Despite a loss to Hillary Clinton in Nevada, Bernie Sanders remains confident, suggesting come July in Philadelphia he’ll be the nominee.
From the tone of the concession speech given by Mr. Bernie Sanders after narrowly losing to Mrs. Hillary Clinton in Nevada, the grassroots campaign that’s engaging young voters en masse will continue until July in Philadelphia, where the Vermont Senator, who thus far has exceeded the expectations of many, predicts a “political upset” will occur: him becoming the Democratic nominee.
Despite the loss, Mr. Sanders, once viewed as a fringe candidate with no chance of going mainstream, does have a reason to be confident: the Iowa caucuses closed with him and Mrs. Clinton in a finish almost too close to call, though the former Secretary of State eventually emerged as the winner; he beat Mrs. Clinton by 22 percentage points in New Hampshire; and in Nevada, as of 5:30pm, according to the Associated Press who at 5:15pm called the race for Ms. Clinton, Mr. Sanders trailed by roughly 5 percentage points, whereas months ago Ms. Clinton’s lead was in the double-digits.
“We have a come a very long way,” Mr. Sanders, who has made economic inequality the issue for which all other talking points orbit around, said during his remarks.
During her remarks, Mrs. Clinton, who’s expected to do well in the February 27th South Carolina Democratic primary, referenced Mr. Sanders’ tunnel vision, asserting that America isn’t a single-issue country.
“We need more than a plan for the banks, the middle class needs a raise,” said the former First Lady, who was joined on-stage by her husband, former President of the United States of America, Mr. Bill Clinton.
Flint, Ferguson, and Wall Street were all mentioned by Mrs. Clinton, who’s now heading to Texas, during her remarks. Also, Mrs. Clinton talked about meeting a young girl afraid of her parents getting deported and kids in South Carolina who were attempting to learn in a school that’s crumbling around them.
All of the aforementioned issues – immigration, education and economic inequality and #BlackLivesMatter – are expected to be weaved into the programming of the Democratic National Convention in Philadelphia, said the event’s CEO, Rev. Leah Daughtry.
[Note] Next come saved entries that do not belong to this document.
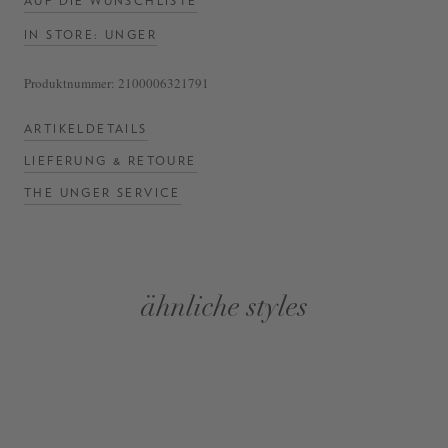
AUF DIE WUNSCHLISTE
IN STORE: UNGER
Produktnummer:
2100006321791
ARTIKELDETAILS
LIEFERUNG & RETOURE
THE UNGER SERVICE
ähnliche styles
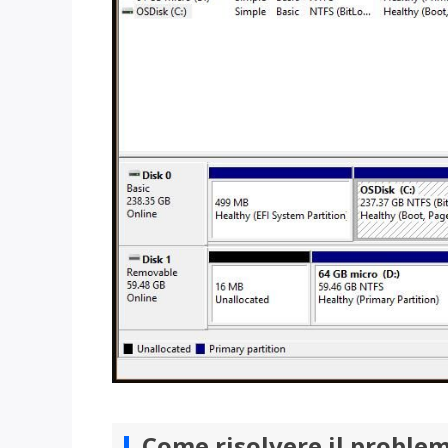
Come risolvere il proble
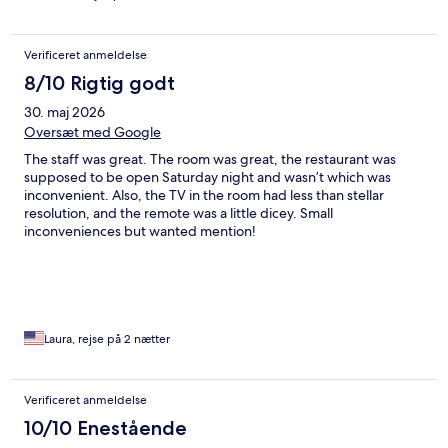
Verificeret anmeldelse
8/10 Rigtig godt
30. maj 2026
Oversæt med Google
The staff was great. The room was great, the restaurant was
supposed to be open Saturday night and wasn’t which was
inconvenient. Also, the TV in the room had less than stellar
resolution, and the remote was a little dicey. Small
inconveniences but wanted mention!
Laura, rejse på 2 nætter
Verificeret anmeldelse
10/10 Enestående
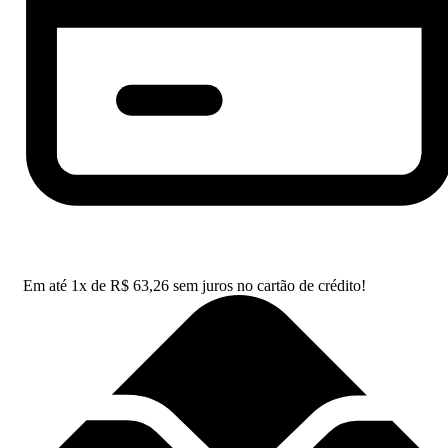
Em até
1
x de
R$
63,26
sem juros no cartão de crédito!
“The concerns and the issues of the citizenry have to be part of the dialogue that we have with the America people as were seeking to represent them in the White House,” Rev. Daughtry said in December of 2015 during an exclusive interview with Techbook Online following her welcoming of members of the national and global media to Philadelphia to preview the Wells Fargo Center, the world-class arena that’ll host the Democratic National Convention.
The Democratic candidates, unlike their Republican counterparts, have been willing to have the tough conversations with those who are protesting a variety of issues, said Rev. Daughtry. And, when the convention commences in Philadelphia during the summer, the Reverend suggested another difference will be illuminated: the diversity of the delegates.
But before the convention in Philadelphia where the Democratic nominee for President will emerge, both Democrats have a lengthy road ahead and thousands of more delegates to win, one of which is former Philadelphia Mayor, Mr. Michael A. Nutter, a surrogate for Ms. Clinton and a new hire at CNN, where he works as a commentator.